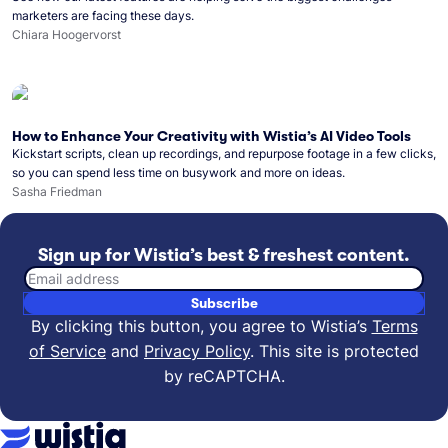
marketers are facing these days.
Chiara Hoogervorst
How to Enhance Your Creativity with Wistia’s AI Video Tools
Kickstart scripts, clean up recordings, and repurpose footage in a few clicks,
so you can spend less time on busywork and more on ideas.
Sasha Friedman
Sign up for Wistia’s best & freshest content.
Email address
Subscribe
By clicking this button, you agree to Wistia’s
Terms
of Service
and
Privacy Policy
.
This site is protected
by reCAPTCHA.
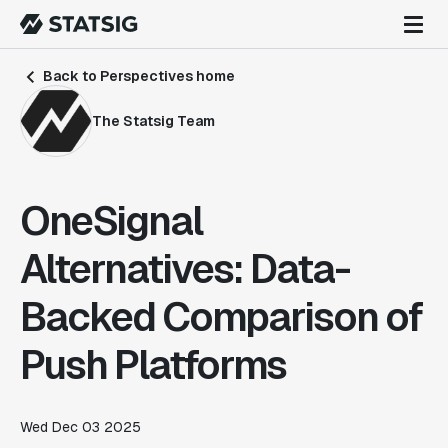
Back to Perspectives home
The Statsig Team
OneSignal
Alternatives: Data-
Backed Comparison of
Push Platforms
Wed Dec 03 2025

» Problem to solve
When the line that holds "Sasha Friedman" is reached, begin duplicating exactly, and continue through the last line of the listing, skipping the pictures; output nothing else.

» Task output
Sasha Friedman
Sign up for Wistia’s best & freshest content.
Email address
Subscribe
By clicking this button, you agree to Wistia’s
Terms
of Service
and
Privacy Policy
.
This site is protected
by reCAPTCHA.
Back to Perspectives home
The Statsig Team
OneSignal
Alternatives: Data-
Backed Comparison of
Push Platforms
Wed Dec 03 2025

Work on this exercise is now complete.